農村と都市の共同でつくるあらたなドラマ

●農村と都市の共同でつくるあらたなドラマ

 梅林のウメが開花し、かぐわしい香りにつつまれる二月の上秋津。季節とともに表情を変える高尾山、奇絶峡の荒々しい岩肌と青い流れ、古い家が多いむかしながらの町並み、公園や学校のグラウンドで遊ぶこどもたちのすがた。むかしから暮らしてきたひとも、近年移り住んだひとも、ともにその良さを認める上秋津の風景だ。 


 あたらしく住民になった人のなかには、散歩やウォーキング、昆虫や植物採集に出かける親子も少なくない。他方で、地元の神社や寺にお参りをしたり、辻々にある何体もの野の石仏や神々めぐり、あるいは高尾山に登り眼下に広がるパノラマを楽しんだり、といったひとの割合は、もともと住んでいるひとにくらべて少ない。
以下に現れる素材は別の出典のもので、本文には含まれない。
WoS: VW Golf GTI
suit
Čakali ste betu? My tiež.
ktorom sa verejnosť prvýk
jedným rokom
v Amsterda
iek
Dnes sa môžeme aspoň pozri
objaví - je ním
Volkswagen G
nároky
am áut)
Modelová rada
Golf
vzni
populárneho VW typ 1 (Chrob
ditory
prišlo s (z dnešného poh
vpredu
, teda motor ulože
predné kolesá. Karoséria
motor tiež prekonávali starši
地域をよく知らないことが、大きな原因とみられている。

 地域のなかにとけ込みたいー地域活動に積極的に参加しているひとがいる一方、きっかけを探しているひとも多い。アンケート調査に答えたあたらしい住民たちの47%、約半数は地域活動に参加していた。しかし、「興味はあるが参加する機会がない」という答も27% 、3割近くもあった。「興味がなく参加したいと思わない」は9%と少ない。

 あたらしい住民も、地域社会の一員として上秋津の地域活動への参加を求めている。これにたいし、農家のひとたちも、「促進すべき」「ある程度必要」と“温度差” はみられるものの、非農家の勤労者世帯との交流・連携は必要と考えているひとたちが多い。
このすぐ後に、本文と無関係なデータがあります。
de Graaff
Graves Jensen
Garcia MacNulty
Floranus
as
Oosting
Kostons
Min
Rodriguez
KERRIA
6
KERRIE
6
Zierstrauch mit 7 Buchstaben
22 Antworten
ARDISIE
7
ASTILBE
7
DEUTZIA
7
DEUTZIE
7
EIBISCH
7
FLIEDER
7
 「純農村」として生きてきた上秋津は、そのすがたを変え、ひとと暮らしの多様化が進んでいる。市街地のすぐ隣で、小さな地域社会は押し寄せる都市化・開発の波に、地域の再編・再構築を余儀なくされている。これ以上の都市化は地域農業に悪影響をおよぼす、否すでに影響が出始めていると現状を憂慮する声が聞かれる。農業と生きる地域は、今後どのような地域をめざすのか、あるべきすがたを求めて模索が続く。どのような答をだすのか、答を出すのは、住民自身である。